Friday, December 1 , 2017, 12:00. ICFO Auditorium
Colloquium
December 1, 2017

ICFO COLLOQUIUM MONIKA RITSCH-MARTE 'From Holographic Optical Tweezers to Programmable Microscopy: How SLM-Based Wavefront Shaping Impacts Biophotonics'

MONIKA RITSCH-MARTE
Friday, December 1 , 2017, 12:00. ICFO Auditorium
MONIKA RITSCH-MARTE
Director of the Division for Biomedical Optics
Medical University of Innsbruck $$ Since moving from Quantum Optics into Applied Optics, Monika Ritsch-Marte has contributed to the development and application of microscopic methods and optical tweezers. Her research group has pioneered new usages for spatial light modulators (SLM) in the form of liquid-crystal displays to optical microscopy. As a programmable Fourier filters SLMs allow rapid switching between different microscopy modalities (bright field, dark field, phase contrast) without the need for changing any hardware components.

Her group also developed methods of optical manipulation of ever-larger particles, e.g. the optical "macro-tweezers" system, a large volume dual-beam mirror trap.

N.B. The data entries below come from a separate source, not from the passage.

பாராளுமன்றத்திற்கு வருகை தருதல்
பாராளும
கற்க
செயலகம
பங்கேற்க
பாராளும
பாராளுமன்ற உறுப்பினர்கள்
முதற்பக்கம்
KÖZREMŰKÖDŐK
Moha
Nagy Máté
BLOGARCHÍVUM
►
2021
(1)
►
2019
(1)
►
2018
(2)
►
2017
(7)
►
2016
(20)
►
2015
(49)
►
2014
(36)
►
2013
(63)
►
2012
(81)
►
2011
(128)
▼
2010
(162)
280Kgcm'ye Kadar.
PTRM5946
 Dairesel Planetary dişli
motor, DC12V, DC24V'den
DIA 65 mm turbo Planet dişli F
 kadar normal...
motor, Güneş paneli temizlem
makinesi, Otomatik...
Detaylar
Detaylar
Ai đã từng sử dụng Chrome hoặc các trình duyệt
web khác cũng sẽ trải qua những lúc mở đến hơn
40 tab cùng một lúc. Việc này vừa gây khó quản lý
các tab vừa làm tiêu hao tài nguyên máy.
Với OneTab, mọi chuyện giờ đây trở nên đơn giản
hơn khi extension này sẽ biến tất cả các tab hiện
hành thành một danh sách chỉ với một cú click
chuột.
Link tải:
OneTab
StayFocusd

This dual-beam approach is suitable to trap and guide swimming micro-organisms such as Euglena without inducing any optical damage. For even larger particles a combination of optical tweezers and an ultrasonic trap was developed.

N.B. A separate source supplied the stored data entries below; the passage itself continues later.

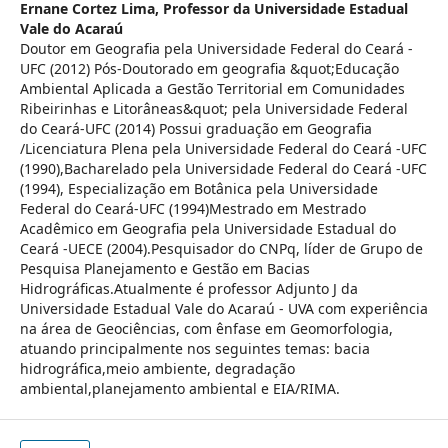
Ernane Cortez Lima,
Professor da Universidade Estadual
Vale do Acaraú
Doutor em Geografia pela Universidade Federal do Ceará -
UFC (2012) Pós-Doutorado em geografia &quot;Educação
Ambiental Aplicada a Gestão Territorial em Comunidades
Ribeirinhas e Litorâneas&quot; pela Universidade Federal
do Ceará-UFC (2014) Possui graduação em Geografia
/Licenciatura Plena pela Universidade Federal do Ceará -UFC
(1990),Bacharelado pela Universidade Federal do Ceará -UFC
(1994), Especialização em Botânica pela Universidade
Federal do Ceará-UFC (1994)Mestrado em Mestrado
Acadêmico em Geografia pela Universidade Estadual do
Ceará -UECE (2004).Pesquisador do CNPq, líder de Grupo de
Pesquisa Planejamento e Gestão em Bacias
Hidrográficas.Atualmente é professor Adjunto J da
Universidade Estadual Vale do Acaraú - UVA com experiência
na área de Geociências, com ênfase em Geomorfologia,
atuando principalmente nos seguintes temas: bacia
hidrográfica,meio ambiente, degradação
ambiental,planejamento ambiental e EIA/RIMA.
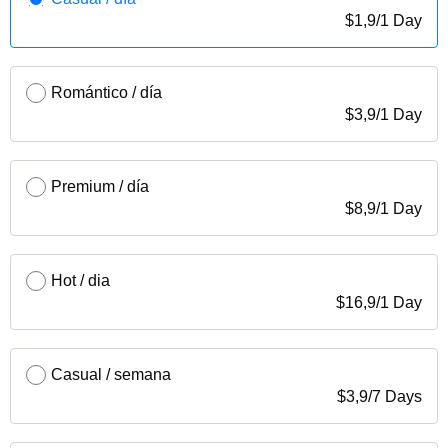
$
1,9
/
1 Day
Romántico / día
$
3,9
/
1 Day
Premium / día
$
8,9
/
1 Day
Hot / dia
$
16,9
/
1 Day
Casual / semana
$
3,9
/
7 Days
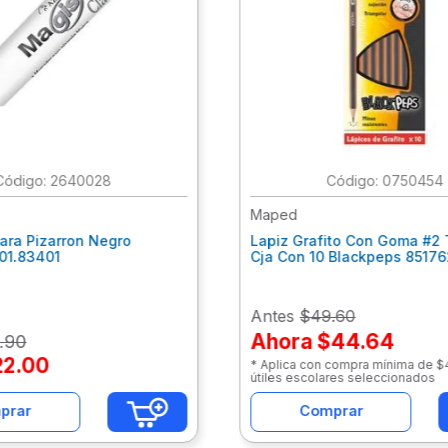
:
2640028
:
0750454
Maped
ara Pizarron Negro
Lapiz Grafito Con Goma #2 
301.83401
Cja Con 10 Blackpeps 8517
Antes
$49.60
Ahora
$44.64
.
90
22
.
00
* Aplica con compra mínima de 
útiles escolares seleccionados
prar
Comprar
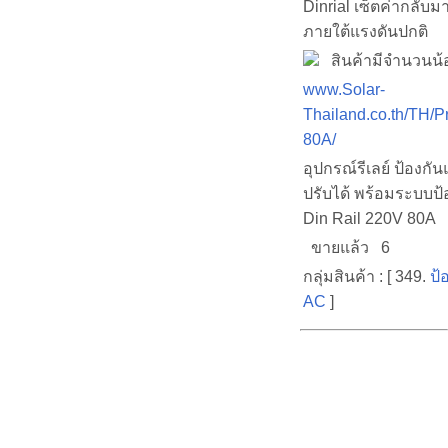
Dinrial เซ็ตค่ากลับ
ภายใต้แรงดันปกติ
สินค้ามีจำนวนน้
www.Solar-
Thailand.co.th/TH/
80A/
อุปกรณ์รีเลย์ ป้องกัน
ปรับได้ พร้อมระบบป
Din Rail 220V 80A
ขายแล้ว 6
กลุ่มสินค้า : [ 349.
ป้
AC
]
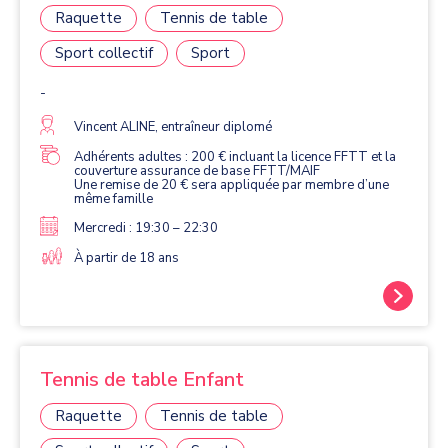
Raquette
Tennis de table
Sport collectif
Sport
-
Vincent ALINE, entraîneur diplomé
Adhérents adultes : 200 € incluant la licence FFTT et la
couverture assurance de base FFTT/MAIF
Une remise de 20 € sera appliquée par membre d’une
même famille
Mercredi : 19:30 – 22:30
À partir de 18 ans
Tennis de table Enfant
Raquette
Tennis de table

Another field of research in Monika Ritsch-Marte’s group is non-linear microscopy, e.g. chemically-selective coherent anti-Stokes Raman scattering (CARS), in particular they have developed a non-scanning (wide-field) CARS variant.

Monika Ritsch-Marte and her colleague Stefan Bernet hold several patents (e.g. spiral-phase contrast microscopy or a diffractive Moiré lens with tunable refractive power).

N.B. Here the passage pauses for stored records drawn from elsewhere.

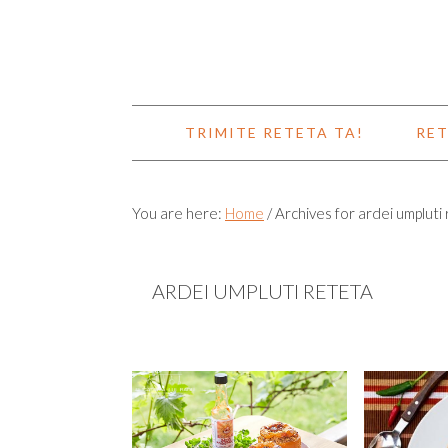
TRIMITE RETETA TA!
RET
You are here:
Home
/
Archives for ardei umpluti
ARDEI UMPLUTI RETETA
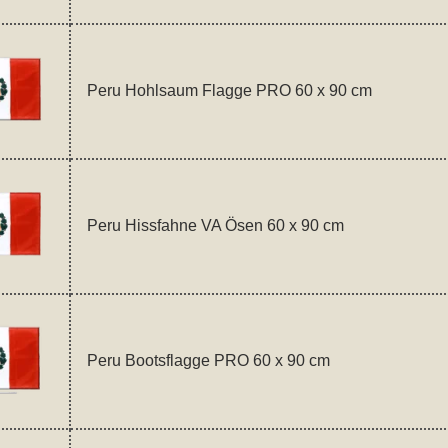
Peru Hohlsaum Flagge PRO 60 x 90 cm
Peru Hissfahne VA Ösen 60 x 90 cm
Peru Bootsflagge PRO 60 x 90 cm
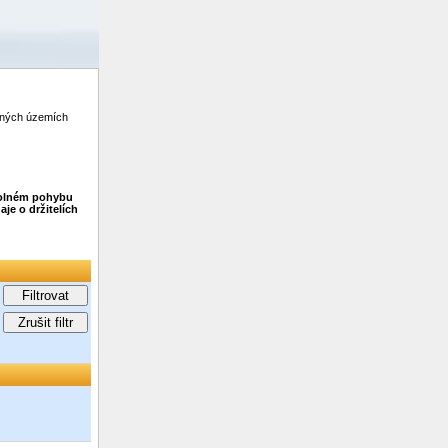
zených územích
 volném pohybu
je o držitelích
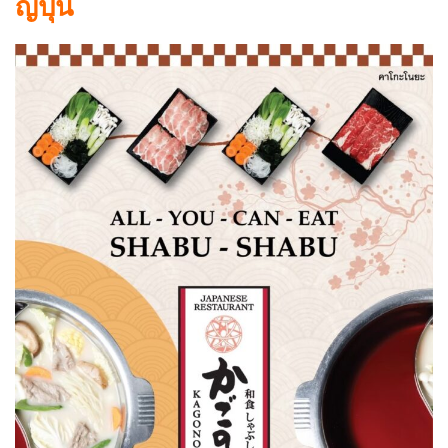
ญี่ปุ่น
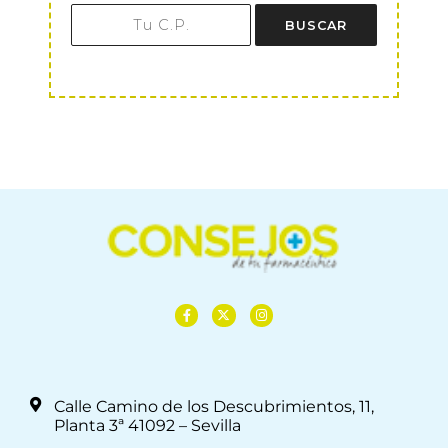
BUSCAR
Calle Camino de los Descubrimientos, 11,
Planta 3ª 41092 – Sevilla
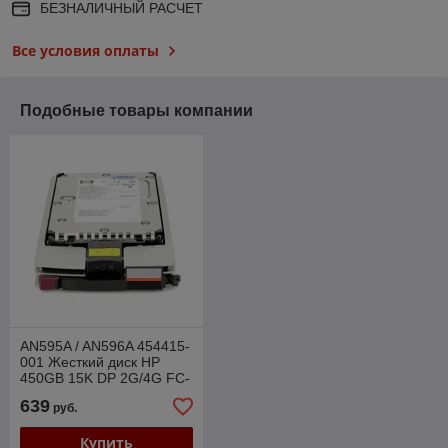
БЕЗНАЛИЧНЫЙ РАСЧЕТ
Все условия оплаты
Подобные товары компании
AN595A / AN596A 454415-
001 Жесткий диск HP
450GB 15K DP 2G/4G FC-
AL
639
руб.
Купить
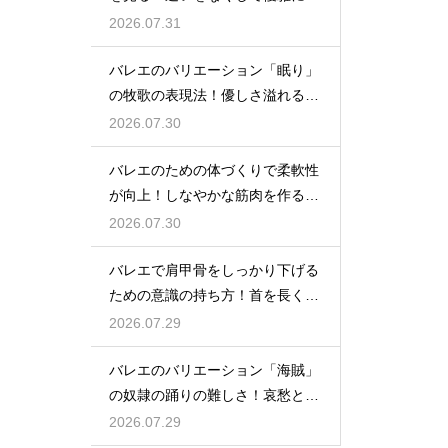
る
2026.07.31
バレエのバリエーション「眠り」
の牧歌の表現法！優しさ溢れる踊
り
2026.07.30
バレエのための体づくりで柔軟性
が向上！しなやかな筋肉を作る毎
日の新習慣
2026.07.30
バレエで肩甲骨をしっかり下げる
ための意識の持ち方！首を長く見
せる
2026.07.29
バレエのバリエーション「海賊」
の奴隷の踊りの難しさ！哀愁とテ
クニック
2026.07.29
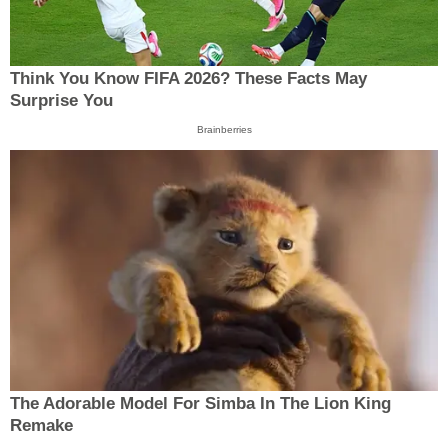
Think You Know FIFA 2026? These Facts May
Surprise You
Brainberries
The Adorable Model For Simba In The Lion King
Remake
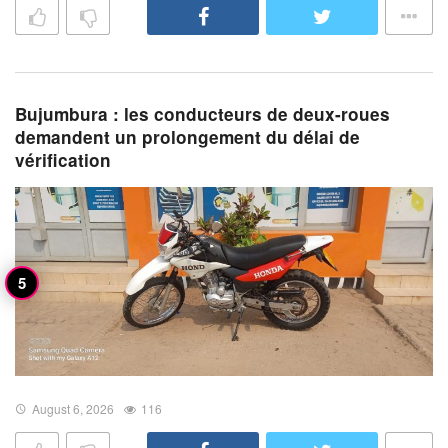
Bujumbura : les conducteurs de deux-roues
demandent un prolongement du délai de
vérification
August 6, 2026
116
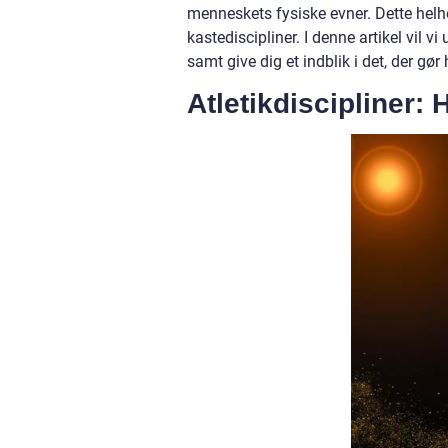
menneskets fysiske evner. Dette helh
kastediscipliner. I denne artikel vil vi
samt give dig et indblik i det, der gør 
Atletikdiscipliner:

Monika Ritsch-Marte is also committed to the promotion of women in physics. During her presidency of the Austrian Physical Society Monika Ritsch-Marte, for instance, initiated the Lise-Meitner-Lectures, an event series organized yearly in cooperation with the German Physical Society consisting of public lectures by distinguished female physicists.
Wavefront shaping with spatial light modulators (SLMs) has become a powerful tool in Biophotonics. In holographic optical tweezers, for instance, optical traps can be steered and controlled in real time. Apart from this, an SLM can also be integrated into optical imaging systems to use it as a programmable Fourier-filter emulating classic microscopy techniques, by sending a pre-calculated voltage pattern to the pixels of the SLM which imprints a spatially-varying phase shift to the optical wavefront in a Fourier plane with respect to the sample. Going from dark-field microscopy, to Zernike phase contrast or to spiral phase contrast, and toggling between these modalities,. Thus microscopy becomes programmable and customizable with respect to a given sample. A particular strength of the SLM-approach with programmable phase masks is the possibility to “pack several things into one hologram”, i.e. for multiplexed imaging. It is thus possible to take microscopic images that contain sub-images belonging to different imaging modalities, to different depths inside the sample, or to different parameter settings, which opens a “treasure box” of advanced possibilities in optical imaging.